E così ci avviamo ad una finale sorprendente.
Ad ovest era dalle finali dello scorso anno che ci si attendeva il ritorno dei Lakers, vogliosi di vendicare la sconfitta dello scorso anno, ma ad est ben pochi ad inizio stagione pronosticavano un simile cammino da parte dei Magic.

Intendiamoci, che Superman e compagni fossero un bel gruppo, solido, ben allenato, capace di dar fastidio alle rivali più accreditate, Celtics e Cavaliers, era assodato, ma erano visti come un'outsider, che difficilmente avrebbe battuto le due rivali più accreditate.

Ed invece la squadra di Stan Van Gundy, dopo aver faticato più del previsto contro i Sixers, ha eliminato prima i Celtics e poi i Cavaliers, meritandosi in pieno questa finale.

Certo, diranno i tifosi Celtics, la sfida con i campioni uscenti è stata lunga e difficile nonostante le pesantissime assenze che hanno limitato Pierce e compagni, prima di tutto mancava un certo Kevin Garnett, poi in sua contumacia è stata pesante anche l'assenza di Leon Powe, cosicchè le rotazioni fra i lunghi sono state ridotte all'osso.

La fatica fatta contro i Celtics però ha irrobustito i Magic e li ha resi abbastanza solidi da affrontare Lebron e compagni e sconfiggerli con relativa tranquillità .

Partiamo proprio dai Magic, la squadra sorpresa, quella che rischia di sconvolgere tutte le previsioni della vigilia.

Lo scorso anno già  hanno disputato una buona stagione, chiudendo la regular season con una terza posizione all'est, ma poi sono sembrati una squadra inadatta ai play off, venendo spazzati via dai Pistons al secondo turno.
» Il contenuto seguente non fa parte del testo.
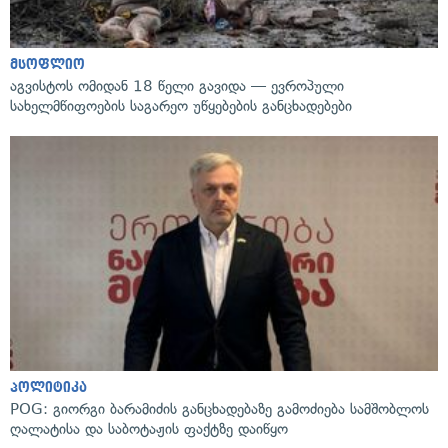
მსოფლიო
აგვისტოს ომიდან 18 წელი გავიდა — ევროპული
სახელმწიფოების საგარეო უწყებების განცხადებები
პოლიტიკა
POG: გიორგი ბარამიძის განცხადებაზე გამოძიება სამშობლოს
ღალატისა და საბოტაჟის ფაქტზე დაიწყო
Squadra troppo perimetrale, troppo basata sul tiro da tre, adatta per la stagione regolare ma non ai play off, quando le difese si stringono e gli avversari sono più o meno tutti forti, si diceva.

Quest'anno ci sono stati pochissimi ritocchi alla squadra, due guardie che non sembrava potessero incidere molto, Lee e Pietrus, abbiamo visto una stagione regolare sempre discreta, anche migliore dello scorso anno, ma chiusa sempre al terzo posto all'est.
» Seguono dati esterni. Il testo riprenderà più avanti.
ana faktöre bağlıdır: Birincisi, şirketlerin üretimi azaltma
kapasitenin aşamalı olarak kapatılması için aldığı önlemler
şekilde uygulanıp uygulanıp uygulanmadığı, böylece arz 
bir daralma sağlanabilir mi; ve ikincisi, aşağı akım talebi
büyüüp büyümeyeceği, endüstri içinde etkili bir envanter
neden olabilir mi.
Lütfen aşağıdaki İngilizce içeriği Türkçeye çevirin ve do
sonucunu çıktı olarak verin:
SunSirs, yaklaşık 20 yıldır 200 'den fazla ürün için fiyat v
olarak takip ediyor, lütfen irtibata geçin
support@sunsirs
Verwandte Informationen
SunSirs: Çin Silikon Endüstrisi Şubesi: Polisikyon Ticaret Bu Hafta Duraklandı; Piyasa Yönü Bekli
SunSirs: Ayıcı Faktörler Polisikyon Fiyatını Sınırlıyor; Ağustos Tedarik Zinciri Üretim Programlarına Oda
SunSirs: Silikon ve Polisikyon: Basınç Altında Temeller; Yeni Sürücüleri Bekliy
Annata costante, una squadra che ha giocato sempre piuttosto bene, ma le perplessità  restavano.
Prima di tutto sembrava limitante l'eccessivo ricorso al tiro da tre ed al gioco perimetrale, oltre alla mancanza di alternative interne della stessa efficacia.
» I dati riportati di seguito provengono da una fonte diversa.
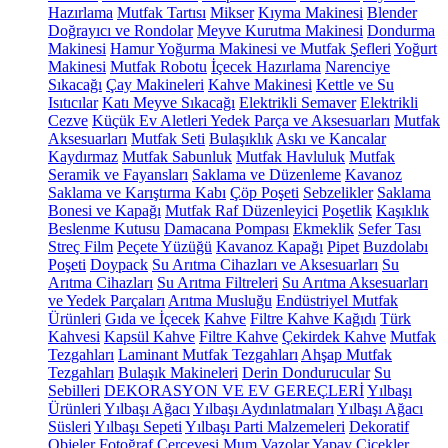
Hazırlama
Mutfak Tartısı
Mikser
Kıyma Makinesi
Blender
Doğrayıcı ve Rondolar
Meyve Kurutma Makinesi
Dondurma
Makinesi
Hamur Yoğurma Makinesi ve Mutfak Şefleri
Yoğurt
Makinesi
Mutfak Robotu
İçecek Hazırlama
Narenciye
Sıkacağı
Çay Makineleri
Kahve Makinesi
Kettle ve Su
Isıtıcılar
Katı Meyve Sıkacağı
Elektrikli Semaver
Elektrikli
Cezve
Küçük Ev Aletleri Yedek Parça ve Aksesuarları
Mutfak
Aksesuarları
Mutfak Seti
Bulaşıklık
Askı ve Kancalar
Kaydırmaz
Mutfak Sabunluk
Mutfak Havluluk
Mutfak
Seramik ve Fayansları
Saklama ve Düzenleme
Kavanoz
Saklama ve Karıştırma Kabı
Çöp Poşeti
Sebzelikler
Saklama
Bonesi ve Kapağı
Mutfak Raf Düzenleyici
Poşetlik
Kaşıklık
Beslenme Kutusu
Damacana Pompası
Ekmeklik
Sefer Tası
Streç Film
Peçete Yüzüğü
Kavanoz Kapağı
Pipet
Buzdolabı
Poşeti
Doypack
Su Arıtma Cihazları ve Aksesuarları
Su
Arıtma Cihazları
Su Arıtma Filtreleri
Su Arıtma Aksesuarları
ve Yedek Parçaları
Arıtma Musluğu
Endüstriyel Mutfak
Ürünleri
Gıda ve İçecek
Kahve
Filtre Kahve Kağıdı
Türk
Kahvesi
Kapsül Kahve
Filtre Kahve
Çekirdek Kahve
Mutfak
Tezgahları
Laminant Mutfak Tezgahları
Ahşap Mutfak
Tezgahları
Bulaşık Makineleri
Derin Dondurucular
Su
Sebilleri
DEKORASYON VE EV GEREÇLERİ
Yılbaşı
Ürünleri
Yılbaşı Ağacı
Yılbaşı Aydınlatmaları
Yılbaşı Ağacı
Süsleri
Yılbaşı Sepeti
Yılbaşı Parti Malzemeleri
Dekoratif
Objeler
Fotoğraf Çerçevesi
Mum
Vazolar
Yapay Çiçekler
Poi il brutto infortunio a quello che era faticosamente diventato uno dei leaders della squadra, Jameer Nelson, il quale ha dovuto saltare tutta la seconda parte della stagione. Nella sfortuna, per lo meno la disavventura è avvenuta quando ancora non era scoccato il termine per la chiusura della finestra di mercato invernale, quindi Smith e Stan Van Gundy hanno potuto provare a metterci una toppa.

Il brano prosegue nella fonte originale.